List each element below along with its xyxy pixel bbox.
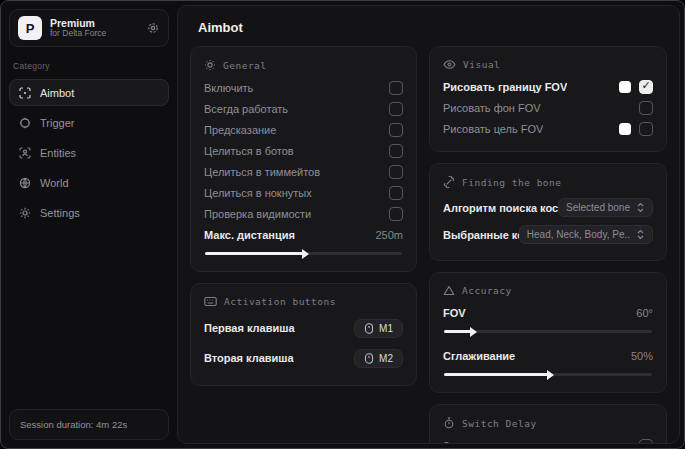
slider-label: Макс. дистанция (204, 229, 295, 241)
toggle-row-target-bots: Целиться в ботов (204, 140, 403, 161)
bone-icon (443, 176, 455, 188)
sidebar-nav: Aimbot Trigger Entities (9, 79, 169, 226)
sidebar-item-trigger[interactable]: Trigger (9, 109, 169, 136)
section-title: General (223, 60, 267, 71)
slider-value: 60° (636, 307, 653, 319)
toggle-row-visibility-check: Проверка видимости (204, 203, 403, 224)
card-general: General Включить Всегда работать Предска… (190, 46, 417, 272)
eye-icon (443, 59, 456, 70)
sidebar: P Premium for Delta Force Category (1, 1, 177, 448)
brand-subtitle: for Delta Force (50, 29, 138, 39)
prediction-checkbox[interactable] (389, 123, 403, 137)
selected-bones-label: Выбранные кости (443, 229, 519, 241)
bone-algorithm-label: Алгоритм поиска костей (443, 202, 558, 214)
switch-delay-checkbox[interactable] (639, 439, 653, 445)
visual-row-fov-border: Рисовать границу FOV (443, 76, 653, 97)
gear-icon (19, 207, 31, 219)
chevrons-up-down-icon (636, 229, 645, 240)
globe-icon (19, 177, 31, 189)
bone-row-algorithm: Алгоритм поиска костей Selected bone (443, 194, 653, 221)
section-title: Accuracy (462, 285, 512, 296)
secondary-keybind-button[interactable]: M2 (354, 349, 403, 368)
crosshair-icon (19, 87, 31, 99)
sidebar-item-label: Aimbot (40, 87, 74, 99)
fov-target-color-swatch[interactable] (619, 123, 631, 135)
session-duration: Session duration: 4m 22s (9, 409, 169, 440)
fov-slider[interactable] (444, 330, 652, 333)
card-finding-bone: Finding the bone Алгоритм поиска костей … (429, 163, 667, 261)
keybind-value: M2 (379, 353, 393, 364)
keybind-value: M1 (379, 323, 393, 334)
toggle-row-enable: Включить (204, 77, 403, 98)
general-icon (204, 59, 216, 71)
target-knocked-checkbox[interactable] (389, 186, 403, 200)
visual-row-fov-background: Рисовать фон FOV (443, 97, 653, 118)
triangle-icon (443, 285, 455, 296)
app-window: P Premium for Delta Force Category (0, 0, 685, 449)
toggle-label: Целиться в нокнутых (204, 187, 312, 199)
fov-target-checkbox[interactable] (639, 122, 653, 136)
main-panel: Aimbot General (177, 5, 680, 444)
section-title: Visual (463, 59, 500, 70)
section-title: Finding the bone (462, 177, 562, 188)
primary-keybind-button[interactable]: M1 (354, 319, 403, 338)
bone-row-selected-bones: Выбранные кости Head, Neck, Body, Pe.. (443, 221, 653, 248)
always-work-checkbox[interactable] (389, 102, 403, 116)
slider-label: FOV (443, 307, 466, 319)
toggle-row-target-teammates: Целиться в тиммейтов (204, 161, 403, 182)
toggle-row-prediction: Предсказание (204, 119, 403, 140)
selected-bones-select[interactable]: Head, Neck, Body, Pe.. (519, 225, 653, 244)
toggle-row-always-work: Всегда работать (204, 98, 403, 119)
timer-icon (443, 417, 455, 429)
visual-label: Рисовать границу FOV (443, 81, 567, 93)
unload-gear-icon[interactable] (146, 21, 160, 35)
card-switch-delay: Switch Delay Задержка переключения Задер… (429, 404, 667, 444)
fov-border-checkbox[interactable] (639, 80, 653, 94)
toggle-row-target-knocked: Целиться в нокнутых (204, 182, 403, 203)
toggle-label: Проверка видимости (204, 208, 311, 220)
bone-algorithm-select[interactable]: Selected bone (558, 198, 653, 217)
keybind-label: Вторая клавиша (204, 352, 294, 364)
toggle-label: Целиться в тиммейтов (204, 166, 320, 178)
sidebar-item-world[interactable]: World (9, 169, 169, 196)
sidebar-item-label: Settings (40, 207, 80, 219)
brand-logo: P (18, 16, 42, 40)
visibility-check-checkbox[interactable] (389, 207, 403, 221)
page-title: Aimbot (178, 6, 679, 46)
toggle-label: Включить (204, 82, 253, 94)
toggle-label: Предсказание (204, 124, 276, 136)
max-distance-slider[interactable] (205, 252, 402, 255)
mouse-icon (364, 323, 374, 334)
sidebar-item-aimbot[interactable]: Aimbot (9, 79, 169, 106)
toggle-label: Задержка переключения (443, 440, 570, 445)
keybind-row-secondary: Вторая клавиша M2 (204, 343, 403, 373)
fov-border-color-swatch[interactable] (619, 81, 631, 93)
toggle-row-switch-delay: Задержка переключения (443, 435, 653, 444)
sidebar-item-label: World (40, 177, 69, 189)
sidebar-item-label: Entities (40, 147, 76, 159)
enable-checkbox[interactable] (389, 81, 403, 95)
visual-label: Рисовать фон FOV (443, 102, 541, 114)
toggle-label: Целиться в ботов (204, 145, 294, 157)
mouse-icon (364, 353, 374, 364)
category-label: Category (13, 61, 165, 71)
slider-label: Сглаживание (443, 350, 515, 362)
keybind-row-primary: Первая клавиша M1 (204, 313, 403, 343)
sidebar-item-settings[interactable]: Settings (9, 199, 169, 226)
slider-value: 50% (631, 350, 653, 362)
brand-card: P Premium for Delta Force (9, 9, 169, 47)
smoothing-slider[interactable] (444, 373, 652, 376)
slider-row-max-distance: Макс. дистанция 250m (204, 224, 403, 245)
slider-value: 250m (375, 229, 403, 241)
target-bots-checkbox[interactable] (389, 144, 403, 158)
slider-row-smoothing: Сглаживание 50% (443, 345, 653, 366)
entities-icon (19, 147, 31, 159)
toggle-label: Всегда работать (204, 103, 288, 115)
visual-label: Рисовать цель FOV (443, 123, 543, 135)
sidebar-item-entities[interactable]: Entities (9, 139, 169, 166)
selected-value: Head, Neck, Body, Pe.. (527, 229, 630, 240)
target-teammates-checkbox[interactable] (389, 165, 403, 179)
section-title: Activation buttons (224, 296, 336, 307)
selected-value: Selected bone (566, 202, 630, 213)
fov-background-checkbox[interactable] (639, 101, 653, 115)
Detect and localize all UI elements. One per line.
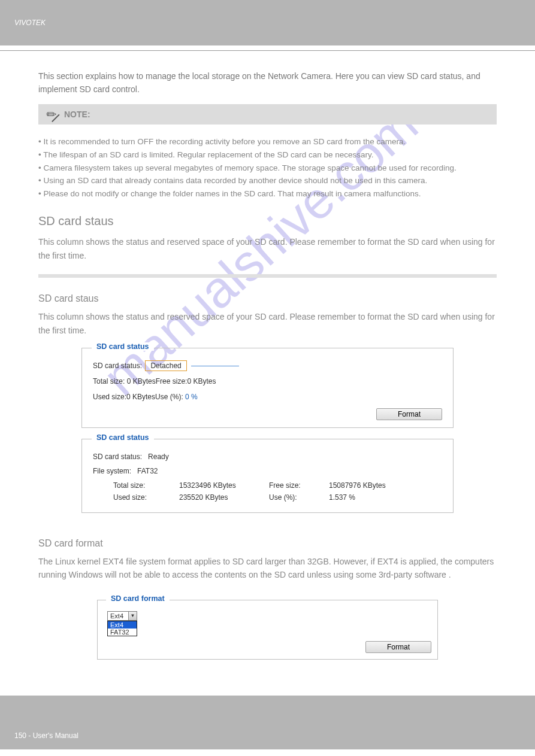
total-value: 15323496 KBytes	[179, 481, 269, 490]
select-current: Ext4	[110, 612, 123, 620]
fs-row: File system: FAT32	[93, 467, 442, 475]
filesystem-select-wrap: Ext4 ▼ Ext4 FAT32	[107, 611, 137, 636]
total-free-row: Total size: 0 KBytesFree size:0 KBytes	[93, 377, 442, 385]
footer-band: 150 - User's Manual	[0, 696, 535, 749]
pencil-icon: ✎	[43, 106, 61, 123]
note-bar: ✎ NOTE:	[38, 104, 497, 125]
stats-row-2: Used size: 235520 KBytes Use (%): 1.537 …	[113, 493, 442, 502]
format-button[interactable]: Format	[376, 408, 442, 420]
subheading-status-desc: This column shows the status and reserve…	[38, 310, 497, 337]
section-title: SD card staus	[38, 214, 497, 228]
note-line: • The lifespan of an SD card is limited.…	[38, 148, 497, 162]
sd-status-panel-detached: SD card status SD card status: Detached …	[81, 348, 454, 428]
note-text: • It is recommended to turn OFF the reco…	[38, 135, 497, 200]
header-left: VIVOTEK	[14, 19, 46, 27]
free-value: 15087976 KBytes	[329, 481, 401, 490]
stats-row-1: Total size: 15323496 KBytes Free size: 1…	[113, 481, 442, 490]
format-button[interactable]: Format	[365, 641, 431, 653]
panel-legend: SD card format	[106, 594, 170, 603]
status-value-box: Detached	[145, 360, 186, 371]
status-row: SD card status: Ready	[93, 453, 442, 461]
sd-status-panel-ready: SD card status SD card status: Ready Fil…	[81, 439, 454, 513]
status-underline	[191, 366, 239, 366]
subheading-format: SD card format	[38, 538, 497, 549]
free-label: Free size:	[269, 481, 329, 490]
note-line: • Please do not modify or change the fol…	[38, 187, 497, 201]
note-line: • Using an SD card that already contains…	[38, 174, 497, 187]
page-content: This section explains how to manage the …	[0, 51, 535, 660]
divider-mid	[38, 274, 497, 278]
status-value: Ready	[148, 453, 169, 461]
intro-paragraph: This section explains how to manage the …	[38, 70, 497, 96]
filesystem-options: Ext4 FAT32	[107, 621, 137, 636]
used-value: 0 %	[185, 393, 198, 401]
footer-left: 150 - User's Manual	[14, 731, 78, 740]
used-row: Used size:0 KBytesUse (%): 0 %	[93, 393, 442, 401]
filesystem-option-fat32[interactable]: FAT32	[108, 629, 137, 636]
header-band: VIVOTEK	[0, 0, 535, 45]
status-row: SD card status: Detached	[93, 362, 442, 370]
fs-label: File system:	[93, 467, 131, 475]
status-label: SD card status:	[93, 453, 142, 461]
fs-value: FAT32	[137, 467, 158, 475]
pct-label: Use (%):	[269, 493, 329, 502]
subheading-status: SD card staus	[38, 293, 497, 304]
section-desc: This column shows the status and reserve…	[38, 235, 497, 262]
filesystem-option-ext4[interactable]: Ext4	[108, 621, 137, 629]
status-label: SD card status:	[93, 362, 142, 370]
panel-legend: SD card status	[92, 433, 154, 442]
panel-legend: SD card status	[92, 342, 154, 351]
pct-value: 1.537 %	[329, 493, 401, 502]
note-line: • Camera filesystem takes up several meg…	[38, 162, 497, 175]
note-line: • It is recommended to turn OFF the reco…	[38, 135, 497, 148]
total-label: Total size:	[113, 481, 179, 490]
chevron-down-icon: ▼	[128, 612, 137, 620]
note-label: NOTE:	[64, 110, 90, 119]
used-label: Used size:0 KBytesUse (%):	[93, 393, 185, 401]
sd-format-panel: SD card format Ext4 ▼ Ext4 FAT32 Format	[97, 600, 438, 660]
subheading-format-desc: The Linux kernel EXT4 file system format…	[38, 555, 497, 582]
used-value: 235520 KBytes	[179, 493, 269, 502]
used-label: Used size:	[113, 493, 179, 502]
filesystem-select[interactable]: Ext4 ▼	[107, 611, 137, 621]
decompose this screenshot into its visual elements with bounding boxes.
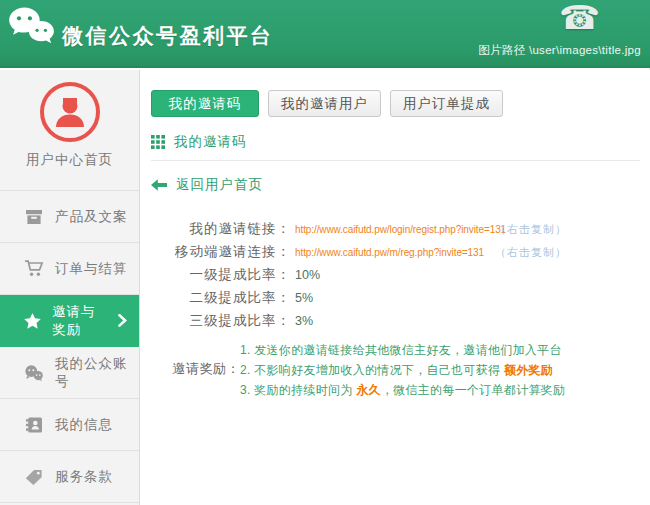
star-icon	[24, 313, 41, 329]
wechat-logo-icon	[7, 5, 55, 47]
sidebar-item-label: 用户中心首页	[26, 151, 113, 169]
sidebar-item-public-accounts[interactable]: 我的公众账号	[0, 347, 139, 399]
contact-card-icon	[24, 417, 44, 433]
user-avatar-icon	[39, 81, 101, 143]
sidebar-item-orders[interactable]: 订单与结算	[0, 243, 139, 295]
tab-my-invited-users[interactable]: 我的邀请用户	[268, 90, 381, 117]
reward-text: 2. 不影响好友增加收入的情况下，自己也可获得	[240, 363, 504, 377]
back-link-label: 返回用户首页	[176, 176, 263, 194]
reward-label: 邀请奖励：	[141, 360, 240, 378]
image-path-text: 图片路径 \user\images\title.jpg	[478, 43, 641, 58]
tab-user-order-commission[interactable]: 用户订单提成	[390, 90, 503, 117]
invite-link-row: 我的邀请链接： http://www.caifutd.pw/login/regi…	[141, 220, 650, 243]
reward-block: 邀请奖励： 1. 发送你的邀请链接给其他微信主好友，邀请他们加入平台 2. 不影…	[141, 340, 650, 400]
main-content: 我的邀请码 我的邀请用户 用户订单提成 我的邀请码	[141, 70, 650, 505]
sidebar-item-user-center[interactable]: 用户中心首页	[0, 70, 139, 191]
grid-icon	[151, 135, 165, 149]
invite-info: 我的邀请链接： http://www.caifutd.pw/login/regi…	[141, 220, 650, 400]
sidebar: 用户中心首页 产品及文案 订单与结算	[0, 70, 140, 505]
reward-text: ，微信主的每一个订单都计算奖励	[381, 383, 566, 397]
sidebar-item-label: 订单与结算	[55, 260, 128, 278]
mobile-invite-link-row: 移动端邀请连接： http://www.caifutd.pw/m/reg.php…	[141, 243, 650, 266]
reward-line-2: 2. 不影响好友增加收入的情况下，自己也可获得 额外奖励	[240, 360, 650, 380]
cart-icon	[24, 260, 44, 277]
reward-line-3: 3. 奖励的持续时间为 永久，微信主的每一个订单都计算奖励	[240, 380, 650, 400]
sidebar-item-my-info[interactable]: 我的信息	[0, 399, 139, 451]
row-label: 移动端邀请连接：	[141, 243, 291, 261]
section-title: 我的邀请码	[174, 133, 247, 151]
level2-commission-row: 二级提成比率： 5%	[141, 289, 650, 312]
reward-highlight: 永久	[356, 383, 381, 397]
copy-hint: （右击复制）	[495, 245, 567, 260]
copy-hint: （右击复制）	[495, 222, 567, 237]
product-box-icon	[24, 209, 44, 225]
level2-commission-value: 5%	[295, 291, 313, 305]
level3-commission-row: 三级提成比率： 3%	[141, 312, 650, 335]
row-label: 我的邀请链接：	[141, 220, 291, 238]
back-to-home-link[interactable]: 返回用户首页	[151, 176, 650, 194]
tab-bar: 我的邀请码 我的邀请用户 用户订单提成	[151, 90, 650, 117]
tab-my-invite-code[interactable]: 我的邀请码	[151, 90, 259, 117]
tag-icon	[24, 469, 44, 485]
row-label: 三级提成比率：	[141, 312, 291, 330]
sidebar-item-products[interactable]: 产品及文案	[0, 191, 139, 243]
arrow-left-icon	[151, 179, 168, 191]
sidebar-item-label: 服务条款	[55, 468, 113, 486]
reward-text: 3. 奖励的持续时间为	[240, 383, 356, 397]
sidebar-item-invite-rewards[interactable]: 邀请与奖励	[0, 295, 139, 347]
level1-commission-value: 10%	[295, 268, 320, 282]
sidebar-item-terms[interactable]: 服务条款	[0, 451, 139, 503]
level3-commission-value: 3%	[295, 314, 313, 328]
app-title: 微信公众号盈利平台	[62, 22, 274, 50]
app-header: 微信公众号盈利平台 ☎ 图片路径 \user\images\title.jpg	[0, 0, 650, 68]
reward-highlight: 额外奖励	[504, 363, 553, 377]
invite-link-url[interactable]: http://www.caifutd.pw/login/regist.php?i…	[295, 224, 495, 235]
wechat-account-icon	[24, 365, 44, 381]
reward-text: 1. 发送你的邀请链接给其他微信主好友，邀请他们加入平台	[240, 343, 562, 357]
sidebar-item-label: 我的公众账号	[55, 355, 139, 391]
level1-commission-row: 一级提成比率： 10%	[141, 266, 650, 289]
chevron-right-icon	[118, 314, 127, 327]
reward-line-1: 1. 发送你的邀请链接给其他微信主好友，邀请他们加入平台	[240, 340, 650, 360]
section-header: 我的邀请码	[151, 133, 640, 161]
telephone-icon: ☎	[559, 0, 600, 37]
mobile-invite-link-url[interactable]: http://www.caifutd.pw/m/reg.php?invite=1…	[295, 247, 495, 258]
sidebar-item-label: 邀请与奖励	[52, 303, 107, 339]
sidebar-item-label: 产品及文案	[55, 208, 128, 226]
page: 微信公众号盈利平台 ☎ 图片路径 \user\images\title.jpg …	[0, 0, 650, 505]
sidebar-item-label: 我的信息	[55, 416, 113, 434]
row-label: 一级提成比率：	[141, 266, 291, 284]
row-label: 二级提成比率：	[141, 289, 291, 307]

▬▬▬

§ How to complete this task
Please return a copy of each line in the entries that has the string "login".

§ Task solution
invite-link-row: 我的邀请链接： http://www.caifutd.pw/login/regi…	[141, 220, 650, 243]
invite-info: 我的邀请链接： http://www.caifutd.pw/login/regi…	[141, 220, 650, 400]
invite-link-url[interactable]: http://www.caifutd.pw/login/regist.php?i…	[295, 224, 495, 235]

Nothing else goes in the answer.